Send us a picture and we'll tell you what's in your head (no MRI necessary)
I wrote
here a while back about
J-Magic’s popular
kaocheki service, which lets users send in a phone cam shot of their face, runs it through server-side visual recognition/image comparison software and then tells them which celebrities they resemble most. This has enabled J-Magic to collect tens of millions of Japanese mobile email adresses in just a few months, which they now happily use as a database for mobile email marketing. Furthermore, they’ve got the users’ faces tied to those email addresses as well, which opens up some pretty interesting possibilities for J-Magic enabling mobile social networking applications and all sorts of other stuff in the future (as well as familiarizing people with mobile visual search in general, an area that J-Magic is active in with several products).
Now a company called K&A Partners (which I had never heard of until now) put a different twist to this concept with their
Nounai Cheki (“Inside-the-brain check”) service:
“Send us a picture of yourself, and we’ll display an overlay of Japanese characters describing your personality, showing what’s going on inside your head.”

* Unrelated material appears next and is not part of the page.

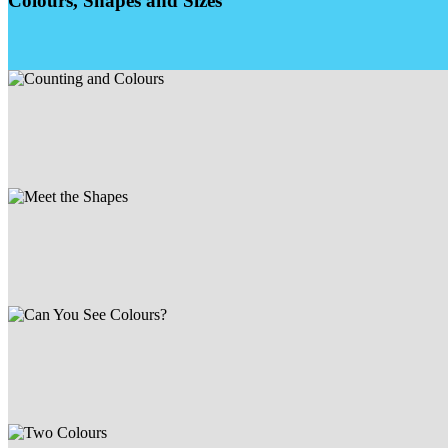
Colours, Shapes and Sizes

Nounai Cheki: What your face says about what’s going on inside your head
Now, while I very much doubt the empirical validity of the algorithms behind this, it’s definitely a good laugh. My result was about 80% love and 20% money, which, if you ask me, is an interesting manifestation of the
Pareto Principle, more colloquially known as the 80/20 rule. When you send in your picture to get a clearer idea of what is really going on inside your mind, something I predicted would happen soon on J-Magic’s kaocheki takes place: a profile page for a mobile social networking service called “Mobisura” is created (Japanese English for “Mobile Slide”). Also, they have included a virtual points/currency system along the lines of what I called a “Point Affiliate System” in
this post on ultra-popular mobile free games/social networking service mobagetown and some of its newer competitors: When signing up for Mobisura, members get 30 points, which enable them to send in three shots of themselves or friends - and in order to get more points (you guessed it) they need to recruit new members for the service, click on mobile ads, subscribe to or purchase mobile content downloads from partner sites.
As I have noted before, I am not very sure about the sustainability of services like these, but it’s surely a clever way to collect mobile email addresses for marketing purposes, especially in a market like Japan where people are as crazy about fortune-telling-type services as they are about mobile phones.